My own eyes were blind with tears when I finished that letter, but I couldn't help myself, I continued on and read about how Kitty had to leave her beloved basement apartment to take a nursing job in Manhattan, leaving her small child with her sister. But in time, Kitty did cheer up, perhaps too much to suit her mother for in her letters she scolded Kitty for not sending Margaret enough support money, not visiting Rose often enough and, according to Mrs. Sheehan and her omnipotent relations, consorting with a
"bad element."

She sent Kitty a blistering letter when she learned that she intended to take Rose from Margaret.
"Surely, my bold daughter, you are speaking out of temper and not from sense. If Rose calls your sister mother, it's because she doesn't see enough of you. Your good sister is not to blame. Where would you be without her generous heart? Look where your jealousy and spite got you last time. Apologize to your sister and her fine husband, visit your daughter every week, and stop this nonsense about marrying that quare fellow that Margaret says you brought to the house last week. I will pray that Our Blessed Mother guides you and gives you strength."

The next letter was more conciliatory and almost pleading.

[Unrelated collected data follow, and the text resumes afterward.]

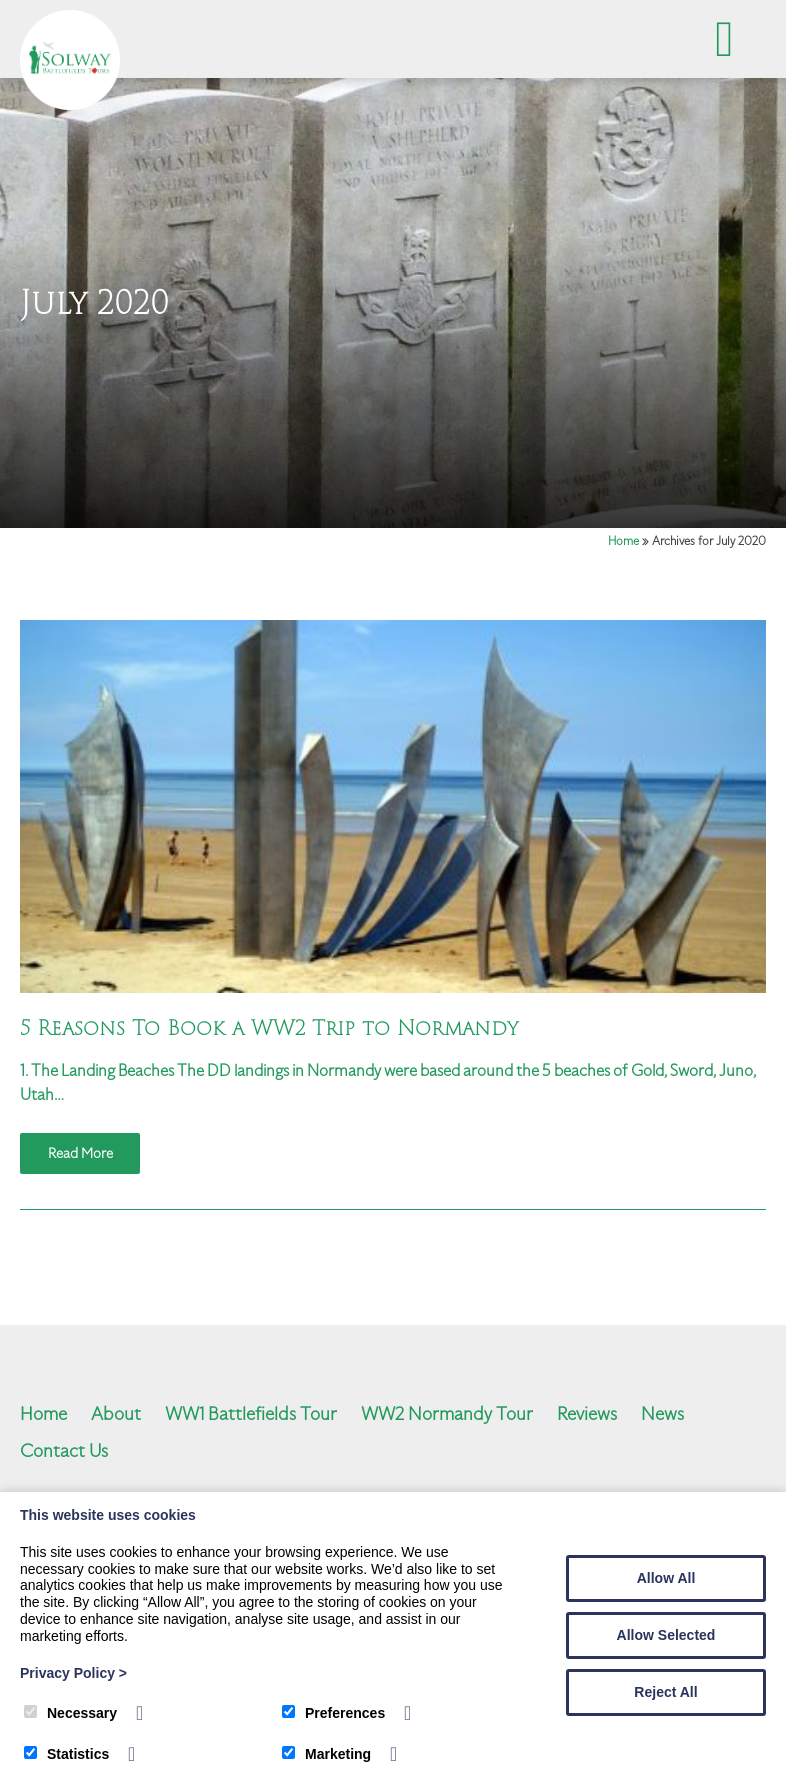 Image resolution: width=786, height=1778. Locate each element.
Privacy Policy (73, 1673)
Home (623, 541)
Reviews (587, 1413)
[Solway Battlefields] (70, 105)
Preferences (333, 1713)
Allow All (666, 1578)
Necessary (70, 1713)
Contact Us (64, 1450)
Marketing (326, 1754)
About (116, 1413)
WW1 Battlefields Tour (251, 1413)
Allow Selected (666, 1635)
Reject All (665, 1692)
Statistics (66, 1754)
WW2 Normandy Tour (447, 1413)
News (662, 1413) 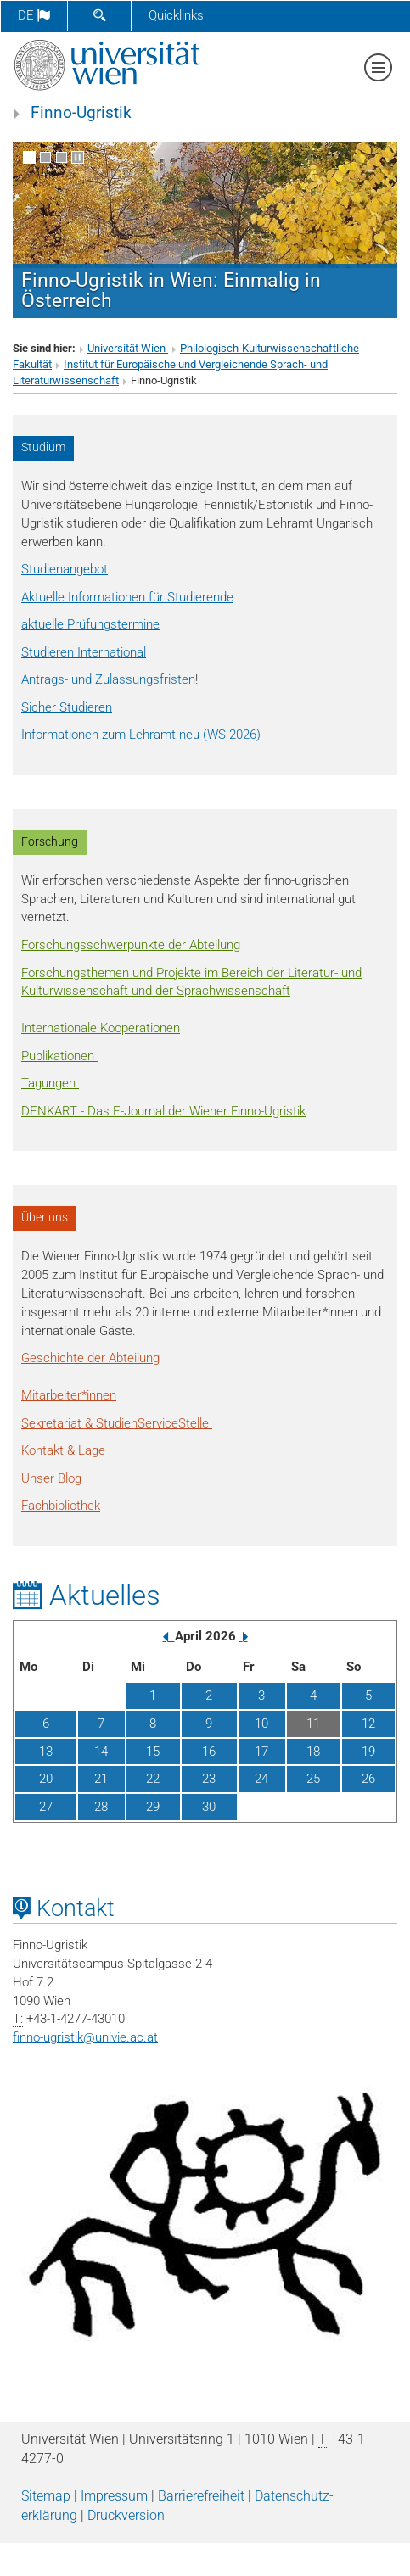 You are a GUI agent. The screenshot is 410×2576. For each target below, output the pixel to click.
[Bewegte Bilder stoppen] (77, 157)
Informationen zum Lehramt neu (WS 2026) (141, 734)
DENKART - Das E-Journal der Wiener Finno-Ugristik (163, 1111)
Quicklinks (176, 15)
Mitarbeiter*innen (68, 1395)
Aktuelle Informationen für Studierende (127, 597)
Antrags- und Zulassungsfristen (108, 679)
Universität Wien (127, 348)
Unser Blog (51, 1478)
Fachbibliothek (60, 1505)
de (34, 15)
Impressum (114, 2496)
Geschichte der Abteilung (90, 1358)
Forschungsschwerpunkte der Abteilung (130, 945)
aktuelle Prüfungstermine (90, 624)
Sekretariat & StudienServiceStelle (116, 1423)
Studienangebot (64, 569)
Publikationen (59, 1056)
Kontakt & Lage (63, 1450)
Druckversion (126, 2515)
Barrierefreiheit (201, 2496)
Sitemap (45, 2496)
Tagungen (50, 1083)
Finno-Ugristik (81, 112)
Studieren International (83, 652)
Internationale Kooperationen (100, 1028)
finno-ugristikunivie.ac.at (85, 2037)
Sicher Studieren (66, 707) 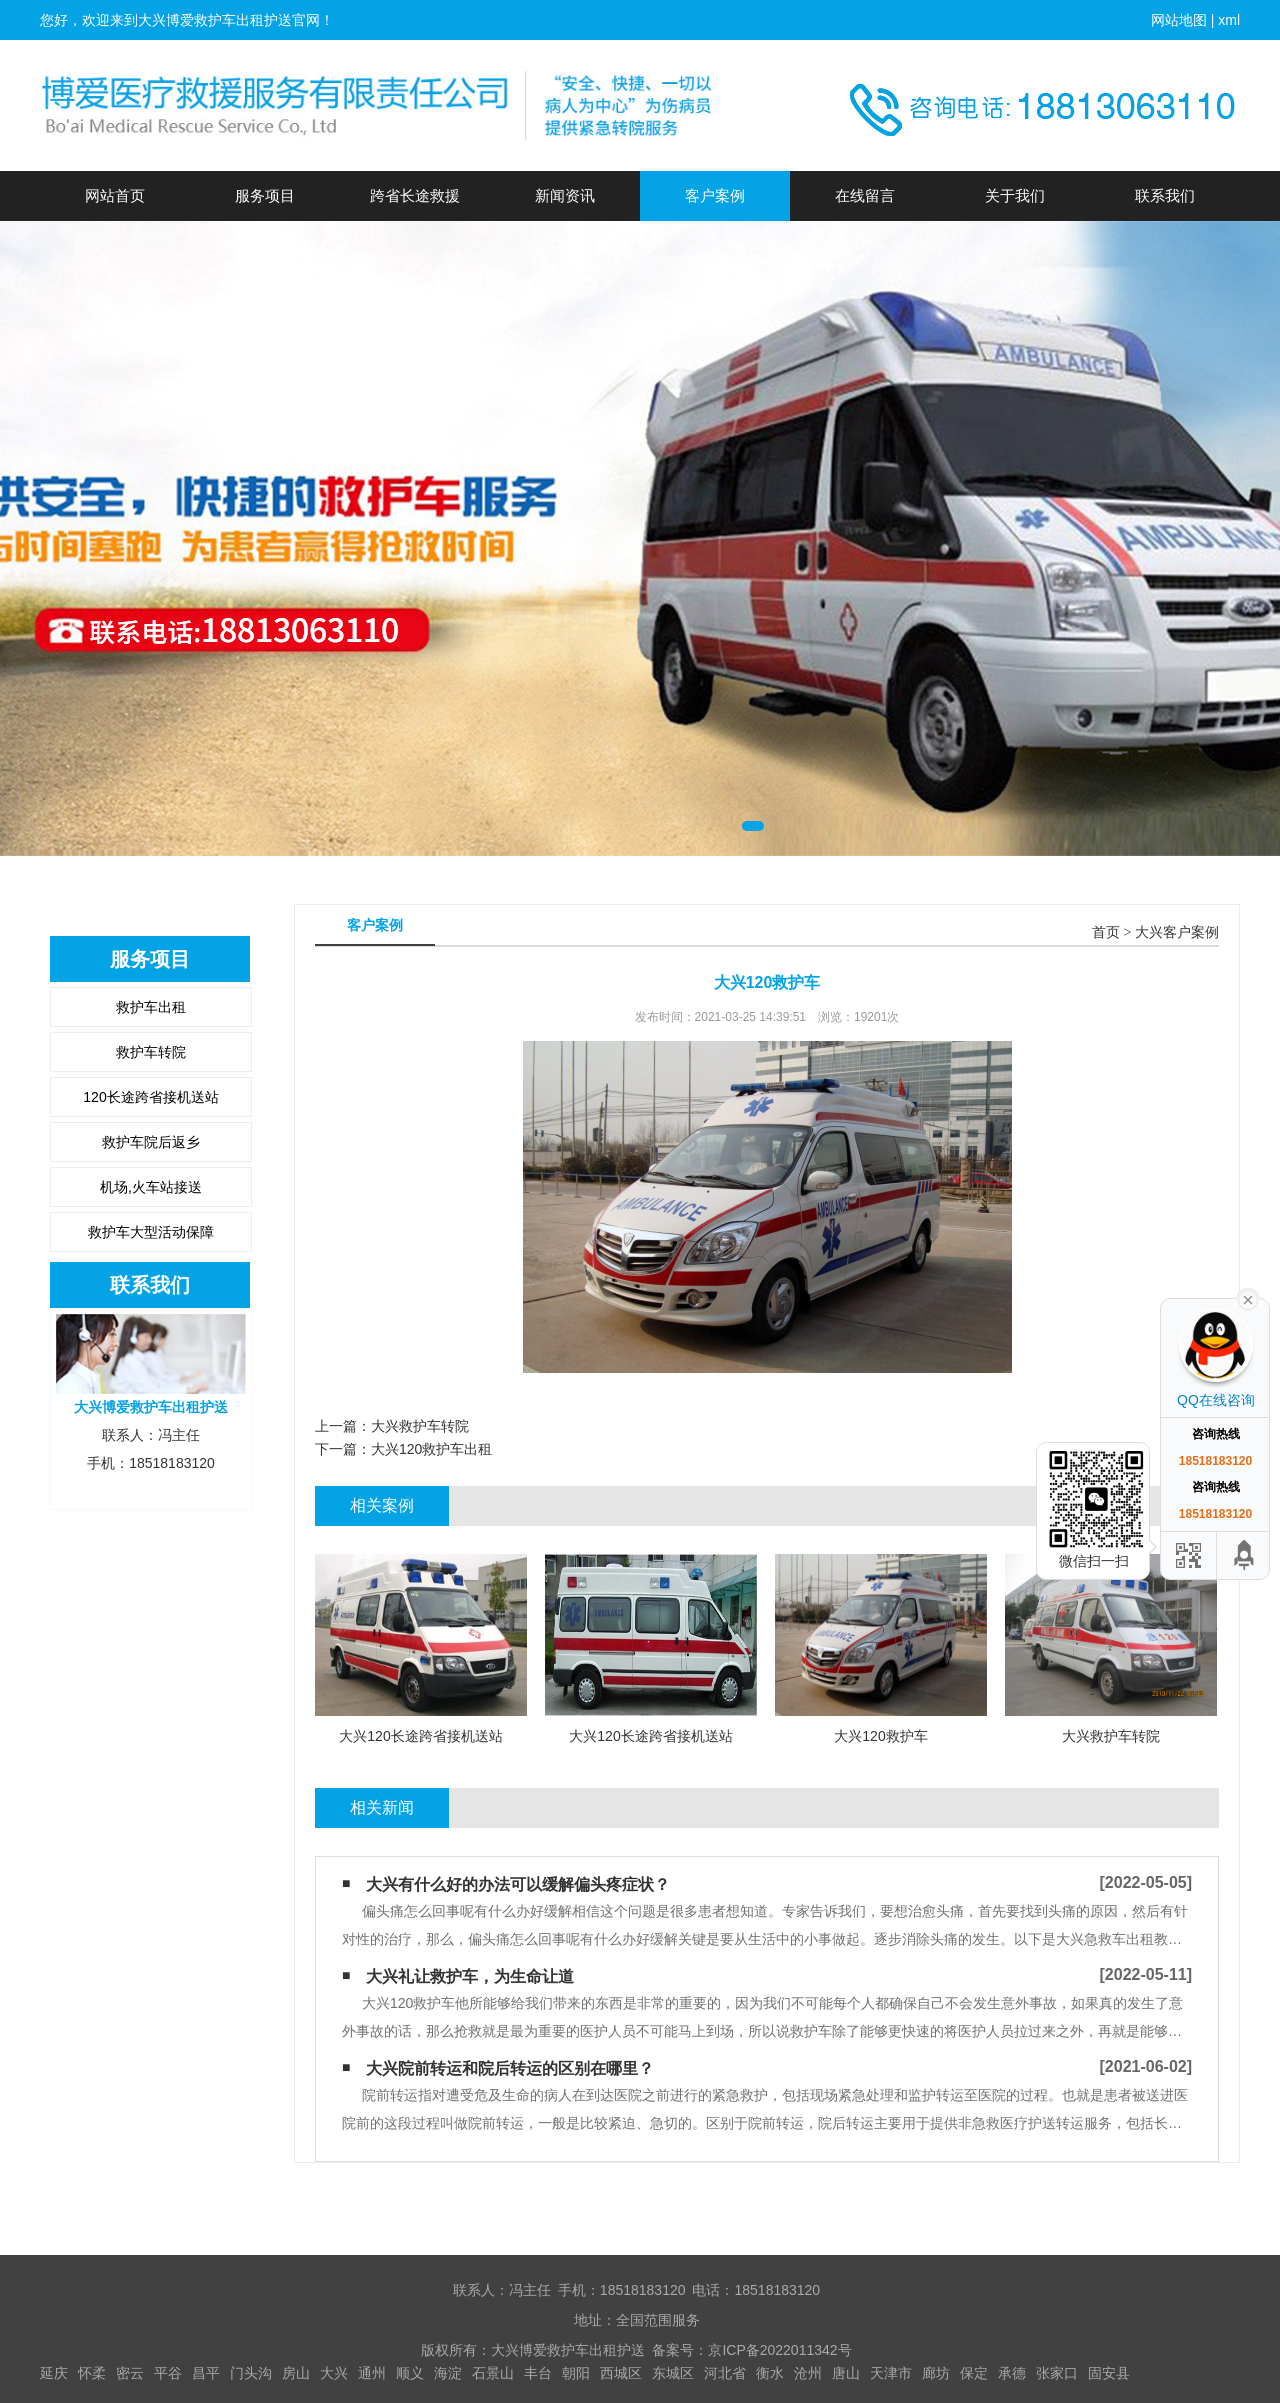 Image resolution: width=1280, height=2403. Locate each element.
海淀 (448, 2373)
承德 (1012, 2373)
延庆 (54, 2373)
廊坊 (936, 2373)
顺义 (410, 2373)
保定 (974, 2373)
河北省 (725, 2373)
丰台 (538, 2373)
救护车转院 (151, 1052)
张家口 (1057, 2373)
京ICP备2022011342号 (779, 2350)
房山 (296, 2373)
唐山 (846, 2373)
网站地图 (1179, 20)
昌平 (206, 2373)
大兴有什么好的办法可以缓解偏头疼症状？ (518, 1884)
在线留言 (865, 195)
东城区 (673, 2373)
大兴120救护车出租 (431, 1449)
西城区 (621, 2373)
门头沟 (251, 2373)
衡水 (770, 2373)
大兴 (334, 2373)
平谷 (168, 2373)
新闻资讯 (565, 195)
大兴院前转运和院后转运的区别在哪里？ (510, 2068)
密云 (130, 2373)
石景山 (493, 2373)
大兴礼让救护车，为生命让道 (470, 1976)
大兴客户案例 (1177, 932)
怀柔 (92, 2373)
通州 (372, 2373)
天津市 (891, 2373)
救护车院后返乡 (151, 1142)
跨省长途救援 (415, 195)
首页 (1106, 932)
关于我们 (1015, 195)
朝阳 (576, 2373)
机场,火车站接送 (151, 1187)
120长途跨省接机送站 (150, 1097)
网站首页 (115, 195)
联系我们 (1165, 195)
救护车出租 (151, 1007)
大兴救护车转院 (420, 1426)
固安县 (1109, 2373)
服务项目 (265, 195)
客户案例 (715, 195)
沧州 (808, 2373)
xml (1229, 20)
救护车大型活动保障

"Margaret tells me that you are to be wed next month. I pray that he is a fine man and that he will take care of you and Rosie. But how do you know this man? Who is his family and why does he live so far from Brooklyn and your sisters? I pray to our Lord in Heaven that you find happiness in this marriage, if you do marry him. But please know that your child is happy and loved in Margaret's home. The thought of losing her is breaking your sister's heart. Maybe it would be best not to move the child. I pray to God that all turns out well."